WAEG
- Evans, Georgia; United States;
- Broadcast area: Augusta, Georgia
- Frequency: 92.3 MHz
- Branding: Smooth Jazz 92.3 FM

Programming
- Format: Smooth jazz
- Affiliations: United Stations Radio Networks

Ownership
- Owner: Perry Publishing and Broadcasting; (Perry Broadcasting of Augusta, Inc.);
- Sister stations: WFXA-FM, WAKB, WTHB

History
- First air date: 1992 (as WYFZ)
- Former call signs: WYFZ (1991–1994)
- Call sign meaning: Augusta Evans Georgia

Technical information
- Licensing authority: FCC
- Facility ID: 31941
- Class: A
- ERP: 6,000 watts
- HAAT: 100 meters

Links
- Public license information: Public file; LMS;
- Webcast: Listen Live
- Website: 923smoothjazz.com

= WAEG =

WAEG (92.3 FM) is a commercial smooth jazz radio station in Evans, Georgia, broadcasting to the Augusta, Georgia area. The station is licensed by the Federal Communications Commission (FCC) to broadcast with an effective radiated power (ERP) of 6 kW. The station's studios (which are shared with its other sister stations) are located at the aptly named intersection of Broadcast Drive and Radio Station Road in North Augusta, South Carolina, while a transmitter tower is located northwest of Evans.

==History==
92.3 FM signed on in mid-1992 as WAFJ, as a simulcast of Bible Broadcasting Network's 100.9 WYFA Waynesboro. In June 1994, both stations were sold and switched to an urban contemporary format as "The New 92.3 and 100.9 The Beat" with 92.3 picking up the WAEG call letters.
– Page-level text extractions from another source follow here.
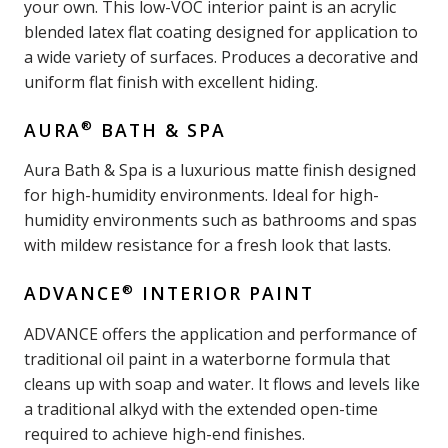
your own. This low-VOC interior paint is an acrylic
blended latex flat coating designed for application to
a wide variety of surfaces. Produces a decorative and
uniform flat finish with excellent hiding.
®
AURA
BATH & SPA
Aura Bath & Spa is a luxurious matte finish designed
for high-humidity environments. Ideal for high-
humidity environments such as bathrooms and spas
with mildew resistance for a fresh look that lasts.
®
ADVANCE
INTERIOR PAINT
ADVANCE offers the application and performance of
traditional oil paint in a waterborne formula that
cleans up with soap and water. It flows and levels like
a traditional alkyd with the extended open-time
required to achieve high-end finishes.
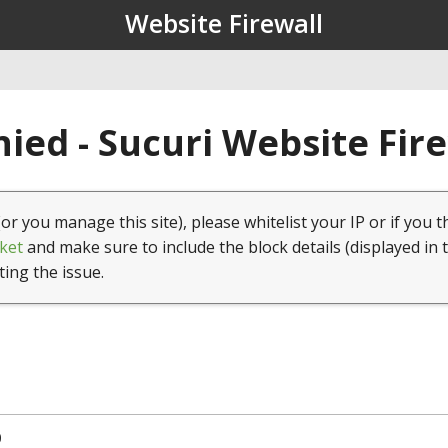
Website Firewall
ied - Sucuri Website Fir
(or you manage this site), please whitelist your IP or if you t
ket
and make sure to include the block details (displayed in 
ting the issue.
0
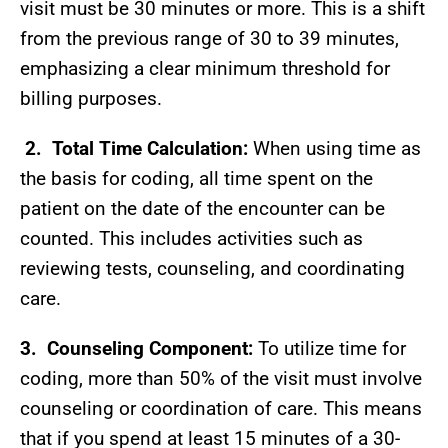
visit must be 30 minutes or more. This is a shift
from the previous range of 30 to 39 minutes,
emphasizing a clear minimum threshold for
billing purposes.
2.
Total Time Calculation:
When using time as
the basis for coding, all time spent on the
patient on the date of the encounter can be
counted. This includes activities such as
reviewing tests, counseling, and coordinating
care.
3.
Counseling Component:
To utilize time for
coding, more than 50% of the visit must involve
counseling or coordination of care. This means
that if you spend at least 15 minutes of a 30-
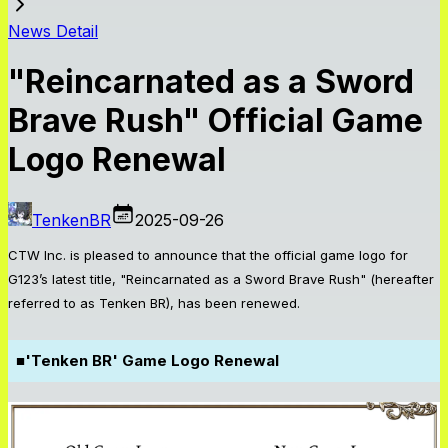
News Detail
"Reincarnated as a Sword
Brave Rush" Official Game
Logo Renewal
TenkenBR
2025-09-26
CTW Inc. is pleased to announce that the official game logo for
G123’s latest title, "Reincarnated as a Sword Brave Rush" (hereafter
referred to as Tenken BR), has been renewed.
■
'Tenken BR' Game Logo Renewal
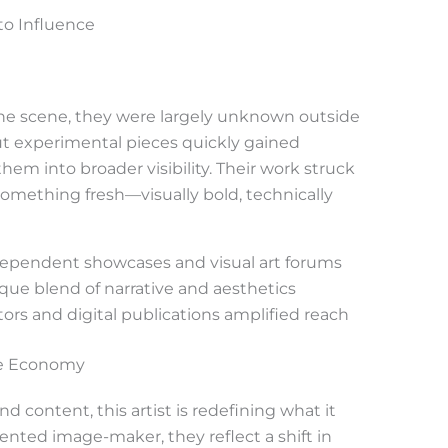
to Influence
 the scene, they were largely unknown outside
out experimental pieces quickly gained
them into broader visibility. Their work struck
omething fresh—visually bold, technically
dependent showcases and visual art forums
ique blend of narrative and aesthetics
tors and digital publications amplified reach
ve Economy
nd content, this artist is redefining what it
ented image-maker, they reflect a shift in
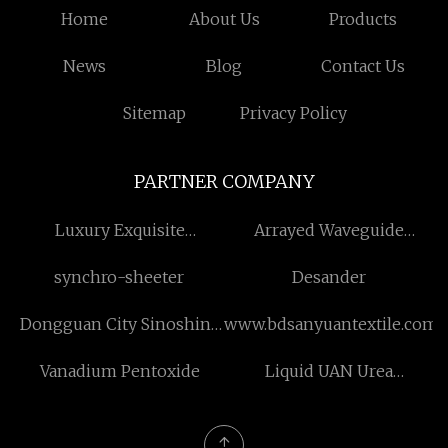
Home
About Us
Products
News
Blog
Contact Us
Sitemap
Privacy Policy
PARTNER COMPANY
Luxury Exquisite
Arrayed Waveguide
Packaging Box
Grating manufacturers
synchro-sheeter
Desander
Dongguan City Sinoshine
www.bdsanyuantextile.com
Technology Co.,Ltd.
Vanadium Pentoxide
Liquid UAN Urea
Ammonium Nitrate
Fertilizer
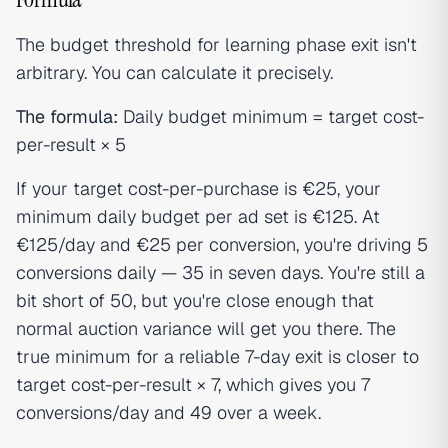
The budget threshold for learning phase exit isn't
arbitrary. You can calculate it precisely.
The formula:
Daily budget minimum = target cost-
per-result × 5
If your target cost-per-purchase is €25, your
minimum daily budget per ad set is €125. At
€125/day and €25 per conversion, you're driving 5
conversions daily — 35 in seven days. You're still a
bit short of 50, but you're close enough that
normal auction variance will get you there. The
true minimum for a reliable 7-day exit is closer to
target cost-per-result × 7, which gives you 7
conversions/day and 49 over a week.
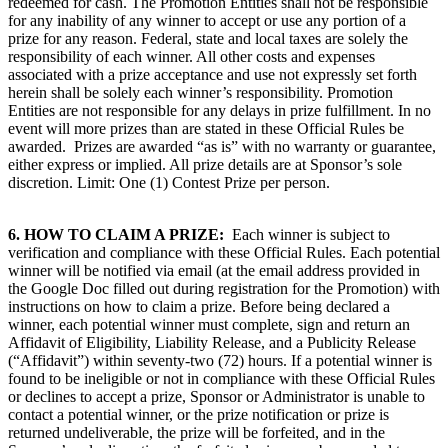
redeemed for cash. The Promotion Entities shall not be responsible
for any inability of any winner to accept or use any portion of a
prize for any reason. Federal, state and local taxes are solely the
responsibility of each winner. All other costs and expenses
associated with a prize acceptance and use not expressly set forth
herein shall be solely each winner’s responsibility. Promotion
Entities are not responsible for any delays in prize fulfillment. In no
event will more prizes than are stated in these Official Rules be
awarded. Prizes are awarded “as is” with no warranty or guarantee,
either express or implied. All prize details are at Sponsor’s sole
discretion. Limit: One (1) Contest Prize per person.
6.
HOW TO CLAIM A PRIZE:
Each winner is subject to
verification and compliance with these Official Rules. Each potential
winner will be notified via email (at the email address provided in
the Google Doc filled out during registration for the Promotion) with
instructions on how to claim a prize. Before being declared a
winner, each potential winner must complete, sign and return an
Affidavit of Eligibility, Liability Release, and a Publicity Release
(“Affidavit”) within seventy-two (72) hours. If a potential winner is
found to be ineligible or not in compliance with these Official Rules
or declines to accept a prize, Sponsor or Administrator is unable to
contact a potential winner, or the prize notification or prize is
returned undeliverable, the prize will be forfeited, and in the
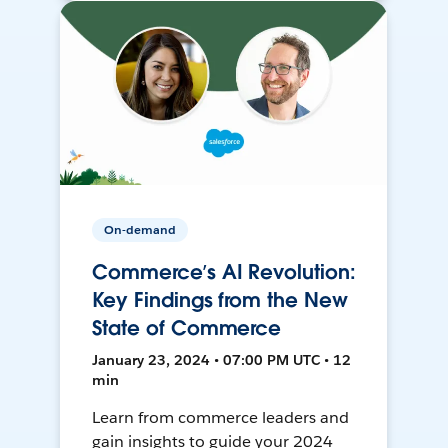
On-demand
Commerce’s AI Revolution:
Key Findings from the New
State of Commerce
January 23, 2024 • 07:00 PM UTC • 12
min
Learn from commerce leaders and
gain insights to guide your 2024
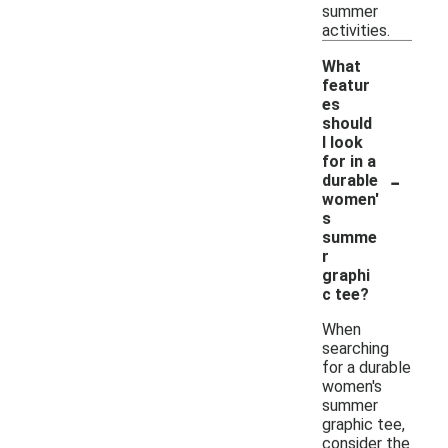
summer
activities.
What
featur
es
should
I look
for in a
-
durable
women'
s
summe
r
graphi
c tee?
When
searching
for a durable
women's
summer
graphic tee,
consider the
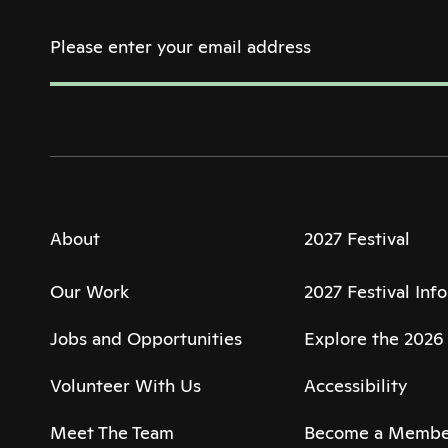
About
2027 Festival
Our Work
2027 Festival Inf
Jobs and Opportunities
Explore the 202
Volunteer With Us
Accessibility
Meet The Team
Become a Membe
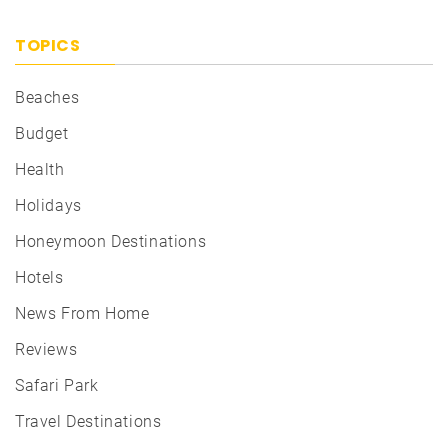
TOPICS
Beaches
Budget
Health
Holidays
Honeymoon Destinations
Hotels
News From Home
Reviews
Safari Park
Travel Destinations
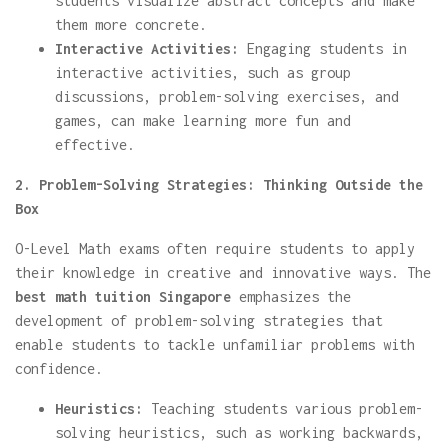
students visualize abstract concepts and make
them more concrete.
Interactive Activities:
Engaging students in
interactive activities, such as group
discussions, problem-solving exercises, and
games, can make learning more fun and
effective.
2. Problem-Solving Strategies: Thinking Outside the
Box
O-Level Math exams often require students to apply
their knowledge in creative and innovative ways. The
best math tuition Singapore
emphasizes the
development of problem-solving strategies that
enable students to tackle unfamiliar problems with
confidence.
Heuristics:
Teaching students various problem-
solving heuristics, such as working backwards,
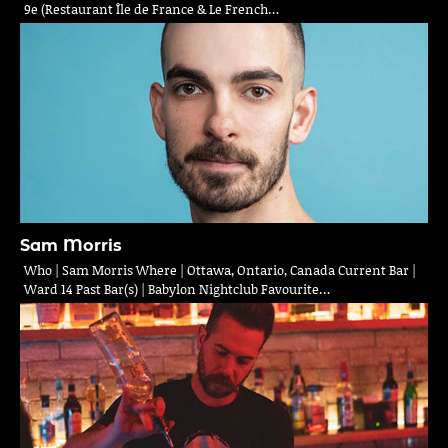
9e (Restaurant Île de France & Le French…
Sam Morris
Who | Sam Morris Where | Ottawa, Ontario, Canada Current Bar |
Ward 14 Past Bar(s) | Babylon Nightclub Favourite…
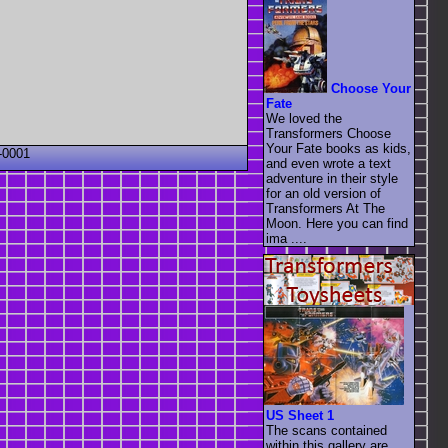
Choose Your
Fate
We loved the
Transformers Choose
Your Fate books as kids,
-0001
and even wrote a text
adventure in their style
for an old version of
Transformers At The
Moon. Here you can find
ima ....
US Sheet 1
The scans contained
within this gallery are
Radio One acquired the simulcast in 2001 and switched it to CHR format while still using "The Beat" brand. By 2002, the station simulcast was broken off causing 100.9 to drop from the air. Within a year, 92.3 switched formats to Modern Rock while 100.9 was launched as WTHB-FM, a gospel station.

In August 2007, Perry Publishing and Broadcasting acquired Radio One's cluster of Augusta stations. Immediately after, WAEG's format was changed to Smooth Jazz. This move left Augusta without a modern rock station, except for the wide variety of rock that plays on WGAC-FM 95.1, or the very few that play on WHHD 98.3.

WAEG, which features programming from the Smooth Jazz Network, is one of the few terrestrial smooth jazz stations remaining on analog radio in the United States.